Was I serious? What was I going to do with two small bottles of vitamins? No, this was insane. It wasn’t my fight or my place—a reasoning that recentered me and led from the two prior considerations to the imperative third: Mom was waiting in the car. She just fell for God’s sake! She needed me, and she needed me well so I could take care of her. Who knew what would happen if I acted rashly? She was most important, and that was that.
But then something in that bastard’s face as he watched his partner go down, as he started dousing Spooner with lighter fluid….

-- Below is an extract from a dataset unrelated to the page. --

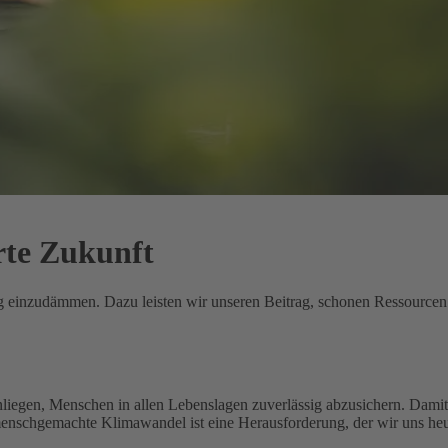
rte Zukunft
ung einzudämmen. Dazu leisten wir unseren Beitrag, schonen Ressource
nliegen, Menschen in allen Lebenslagen zuverlässig abzusichern. Damit 
menschgemachte Klimawandel ist eine Herausforderung, der wir uns heu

Spooner pulled the knife from heavy man’s leg and swiped at the slim one, but the guy dodged, and I wasn’t thinking anymore. I charged. Brazen, stupid even, but he had both hands on that bottle of lighter fluid and was off guard. I leapt at him, screaming, and swung my bottle-clenching fists like hammers down onto his head, which didn’t make any sound as they connected. Neither did his body as it crumbled clumsily beneath mine, as though it were a deflating air-filled dummy.
I looked down at his face. He was out. I looked over at Spooner, and he was looking right back at me with a face that didn’t say thank you as much as welcome to my life. The heavy guy had stopped writhing and howling and watched as well. I put my ear to my guy’s nose and immediately realized how stupid that was, but I heard him breathing. I said: “He’s alive.” I put the vitamins back into my pockets and then crawled over to Spooner. His head was split wide, he was soaked with fluid, and he looked tired.
I put Spooner in the back seat of the car and drove him over to St. Joe’s for stiches. At the front desk I handed him off to the nurses, and from there I called the cops. We read the next day that they got the two guys. Weatherly boys, and both had priors. Wouldn’t have to worry about seeing them anytime soon.
On the ride to the hospital, Spooner spoke only to Mom, and I think it helped keep him lucid and helped her get out of the funk she’d been in after her fall. Tending to people was where she really felt whole, got her out of herself and immersed in the act and ritual of care. It wouldn’t be for much longer that she would be able to continue in that role. That day she consoled Spooner, kept him talking. Mostly he kept saying things like “They were gonna set me, Na. They were gonna set me good. Like a damn candle. They were gonna set me good.”
“But they didn’t, Gary,” she said. “They didn’t set you. You’re gonna be okay.”
“Yeah, but man,” he said, and I watched in the rearview as he closed his eyes in what appeared to be reverence. “It would have really been…something.”